On Jan. 10, artist Jorge Selarón was discovered dead not far from the Rio de Janeiro stairs that had become an environmental masterpiece he has been working on for the past two decades.
According to the Associated Press by way of ABC News, the installation is located in the artsy Brazilian neighborhood of Lapa in which Jorge lived. Because of his creativity, this work of art has turned into a vibrant Brazil landmark for which the artist, who originally hails from Chile, put in endless hard work while adding in his skilled touch, causing the 215 steps and their immediate surroundings to be transformed into a place of timeless beauty.
Although the iconic stairway and associated alley were in devastating disrepair when discovered by Selarón, this particular backdrop was said to be the canvas for this talent's life's work.
Sadly, according to the AP, local Brazilian police found his body "in front of his house." The news source described that abode as "one of the humble colonials that flank the staircase as it ascends into the St. Teresa Convent above."
On Thursday, the stunning art piece that doubles as a stairway known as the Lapa stairs, has turned into a massive memorial.
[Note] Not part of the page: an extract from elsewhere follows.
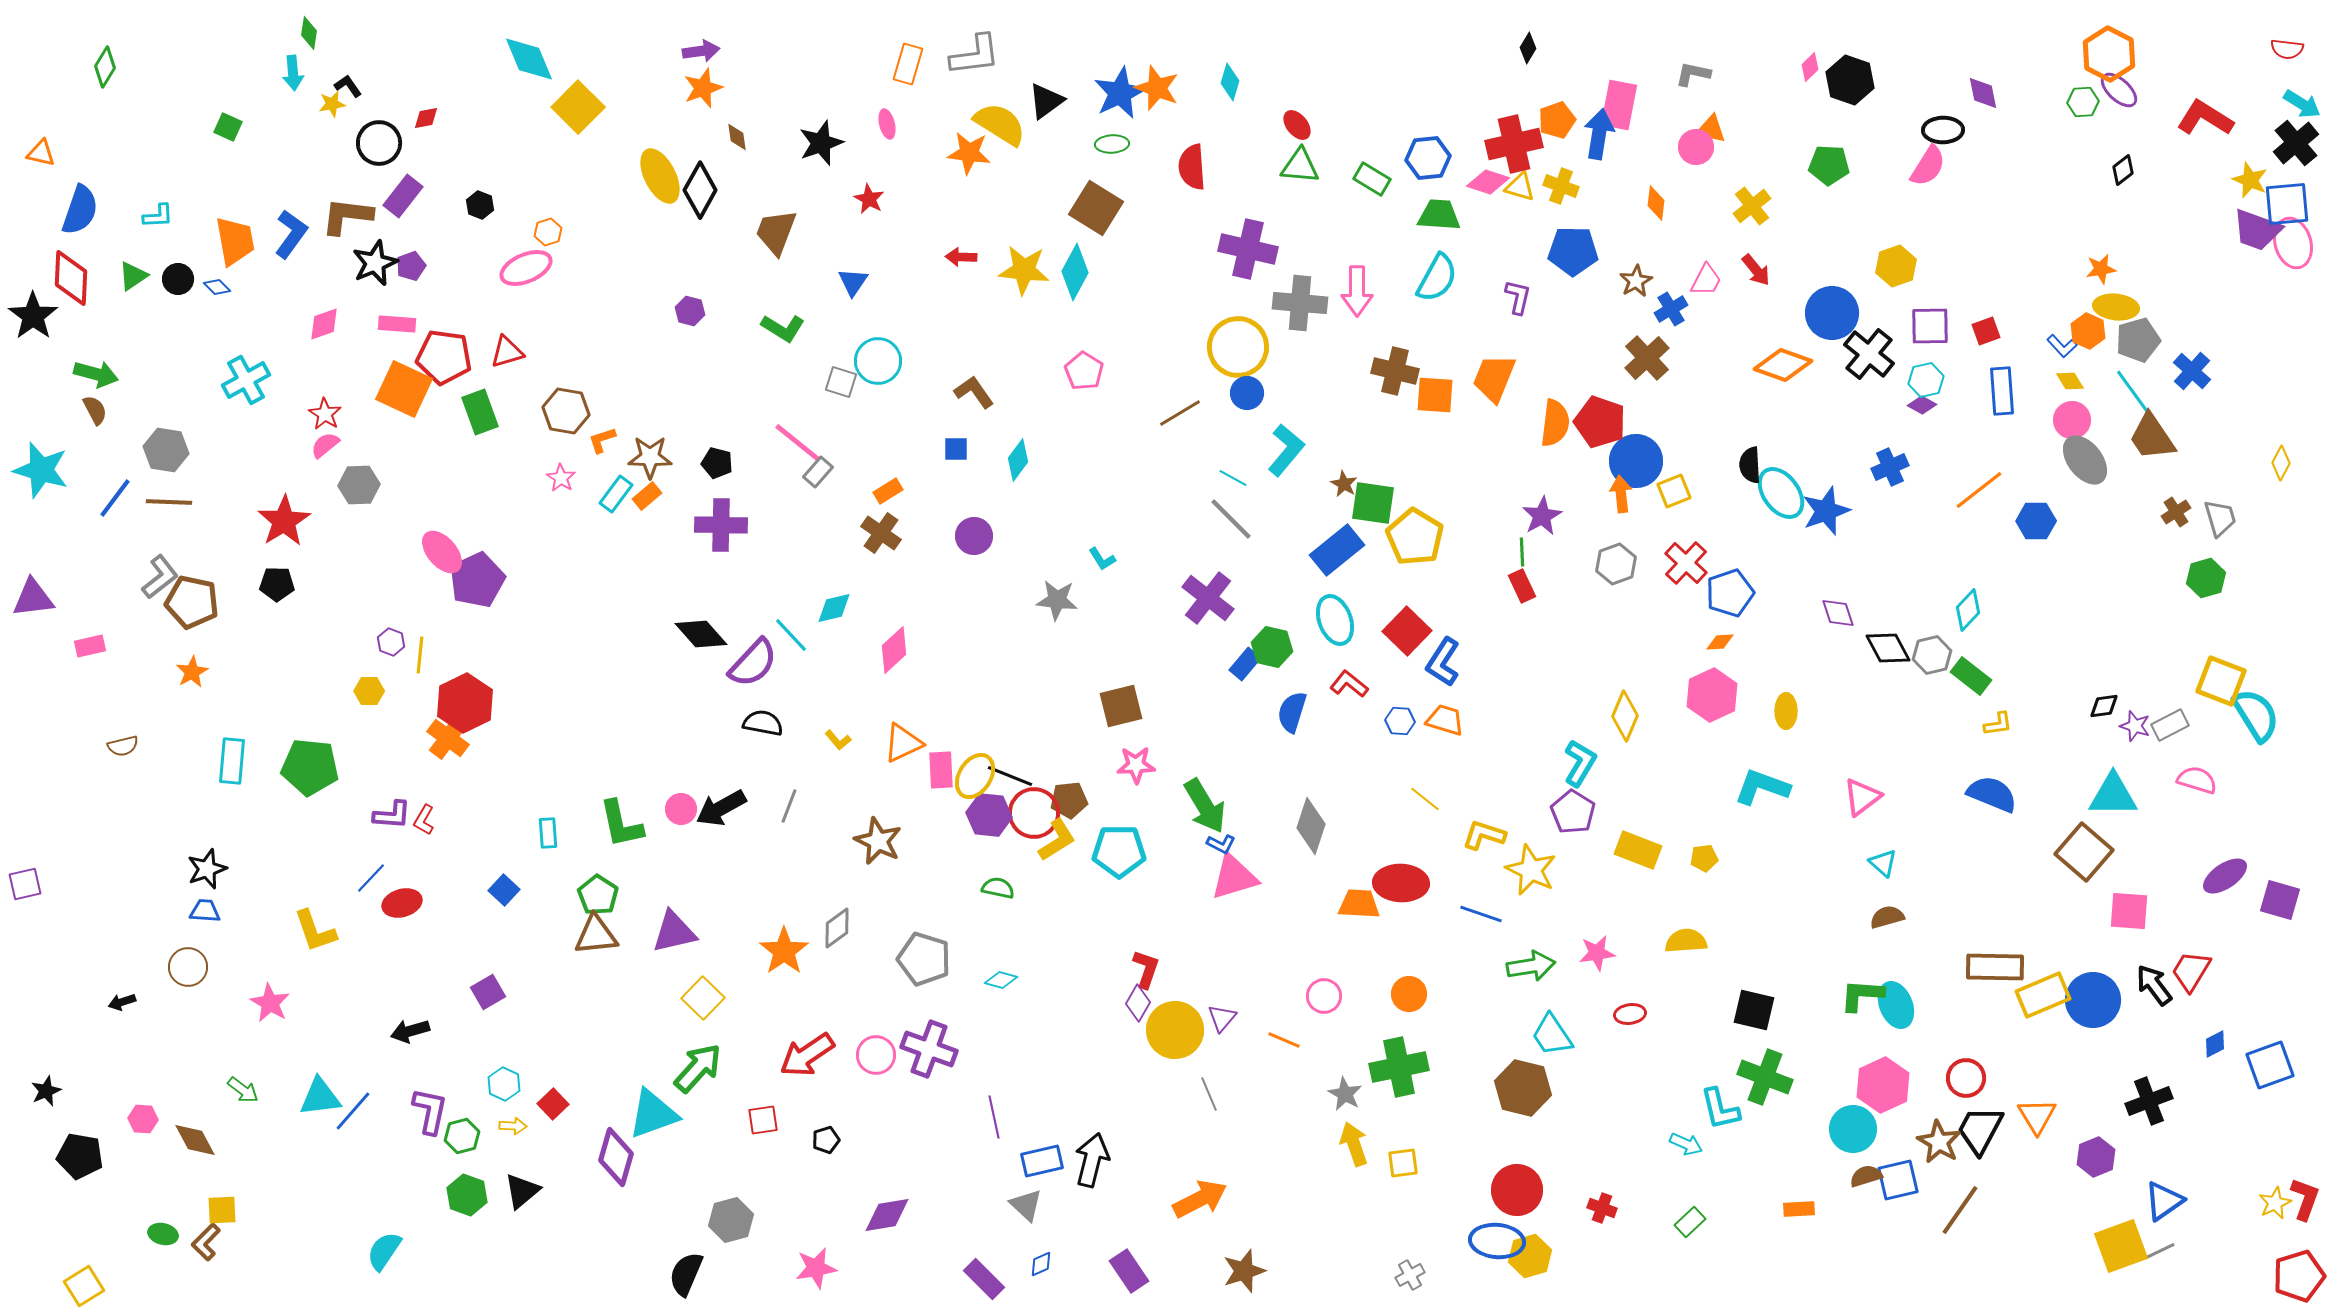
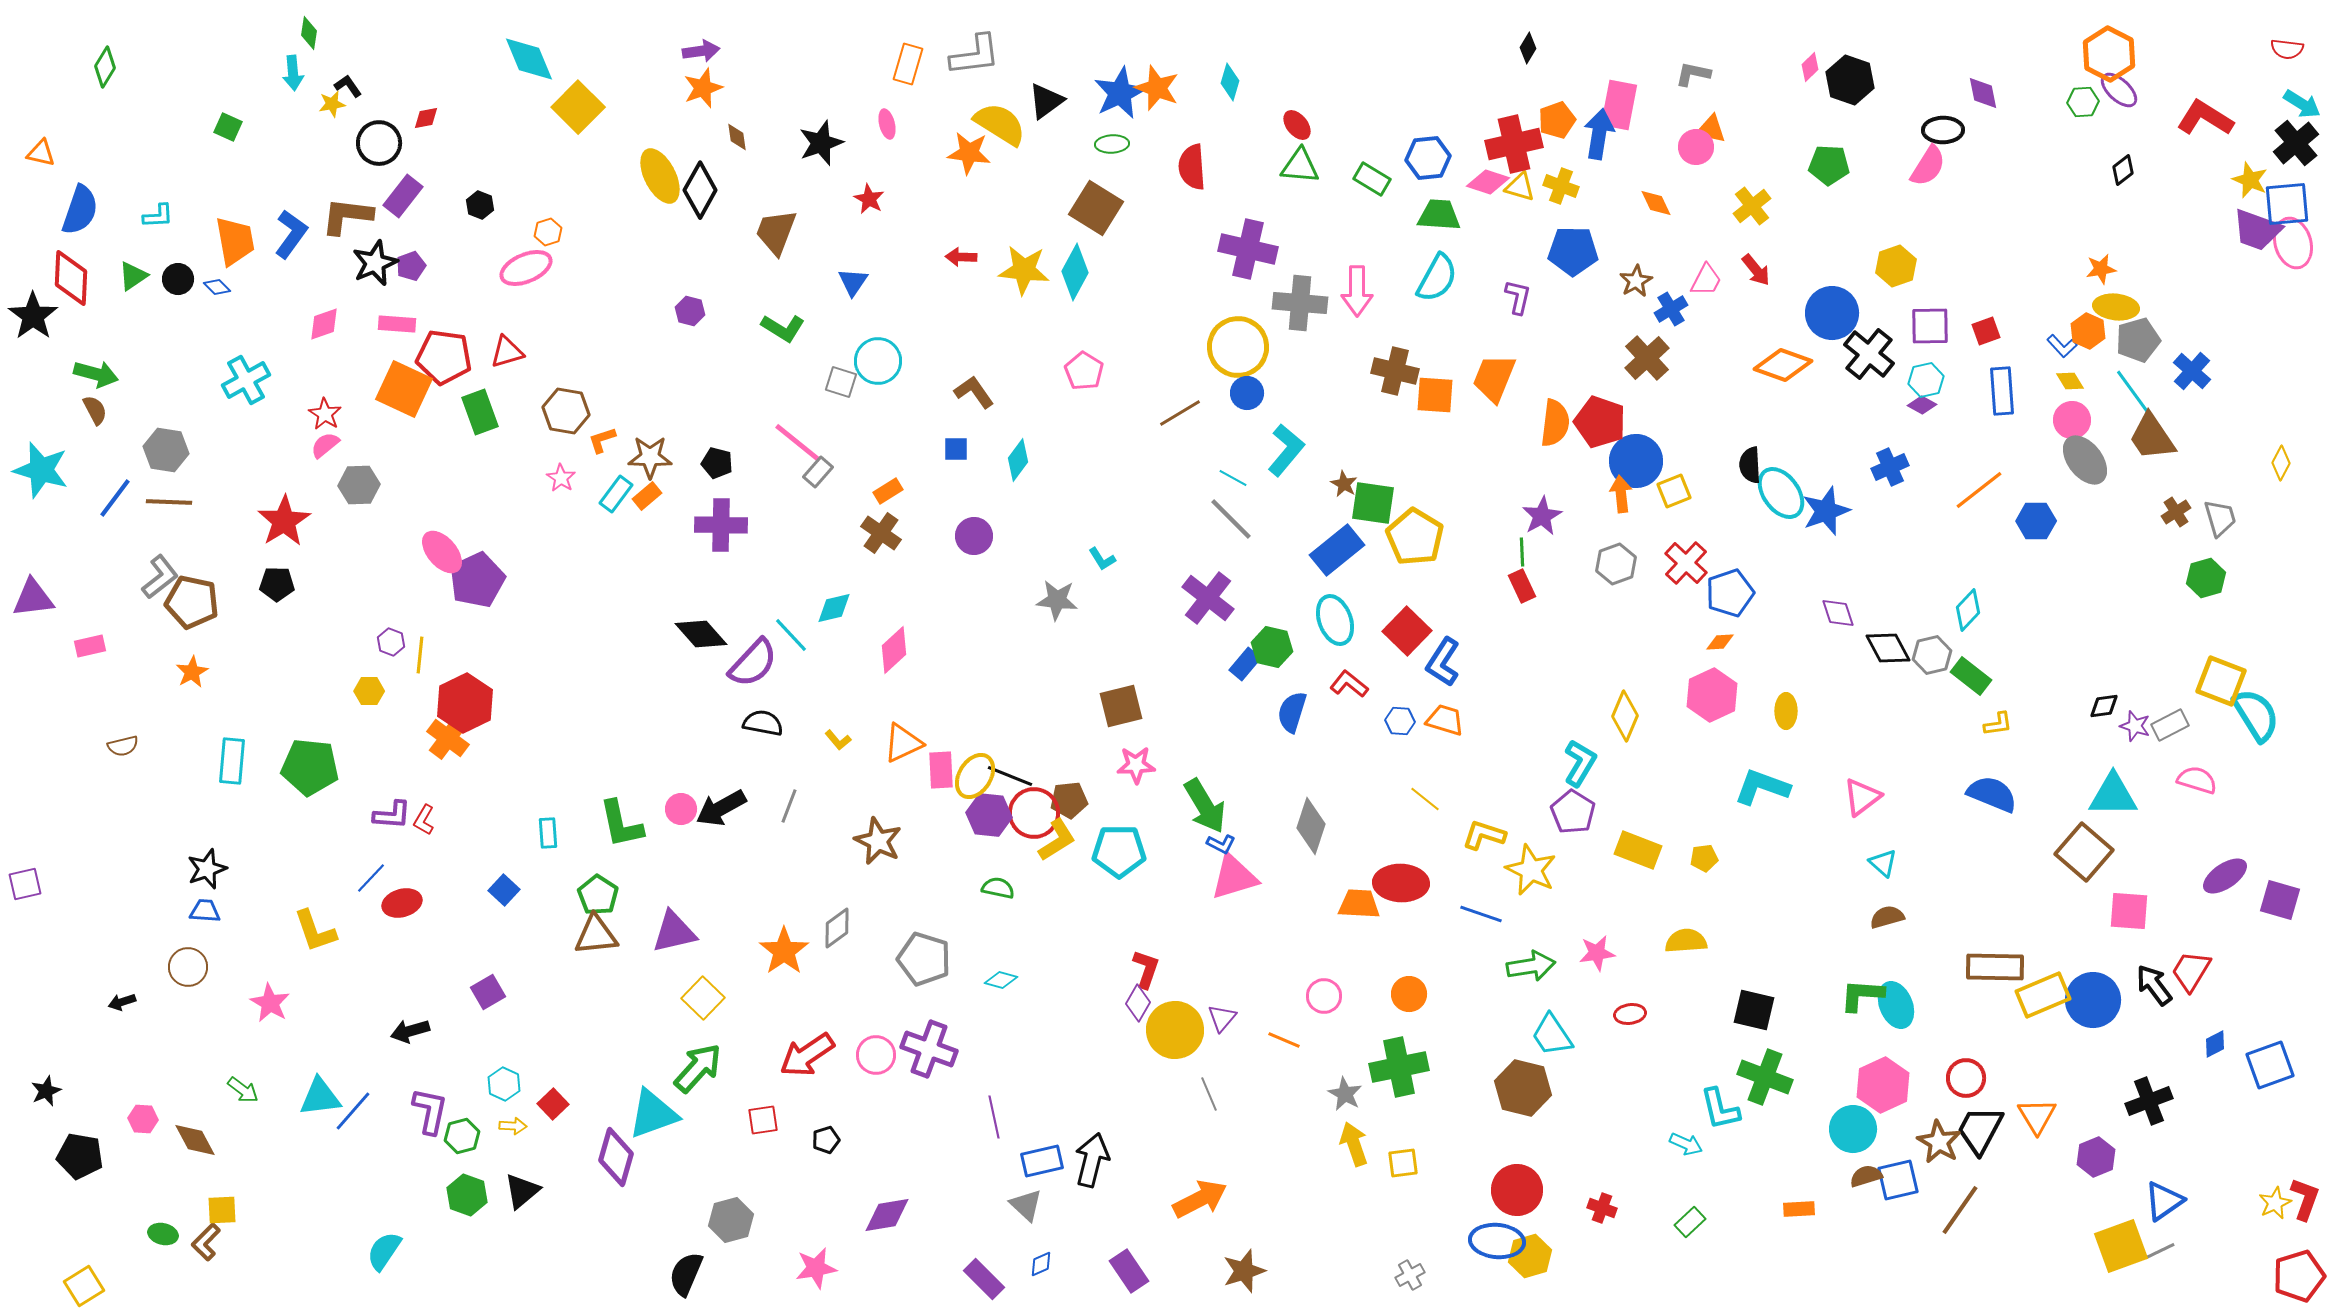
orange diamond at (1656, 203): rotated 32 degrees counterclockwise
Since discovering the beloved artist who wore signature mutton chops had passed away, locals and visitors alike have reportedly dropped by to leave mementos of remembrance, including flowers. These same people have also been doing their best to light candles in memory of Jorge Selarón but keeping them lit has been challenging since Rio has been experiencing rain and wind ever since Jorge Selarón's body was discovered.
By way of background, the very place where his admirers morn the artists' loss was turned into a city landmark about eight years ago when Jorge was dubbed an honorary Carioca, the common name for a Rio local.
Selarón started to create his masterpiece back in 1990 when he put porcelain bathtubs along the stairs' edges to be used as decorative planters. He also installed thousands of colorful tiles on the steps to spruce them up. This took time, not only because the project was laborious but also because Jorge Selarón was lacking resources.
To help, one man would supply tiles when he traveled, bringing back contributions from Spain and Holland to give to Selarón for his project. Later, as the environmental installation started to take shape, visitors to this artistic shrine would contribute whatever they could to the effort. Today, the stairway contains all sorts of tiles that depict everything from a Buddha to Bob Marley.
Some contributors to this impressive effort were complete strangers who supported the work of this great talent who, sadly, was found dead in Rio near the stairs he had creatively transformed into a huge work of tantalizing art. More details on the passing of Jorge Selarón, who was born in 1947, are forthcoming as cause of death, although seemingly suspicious, has not been released.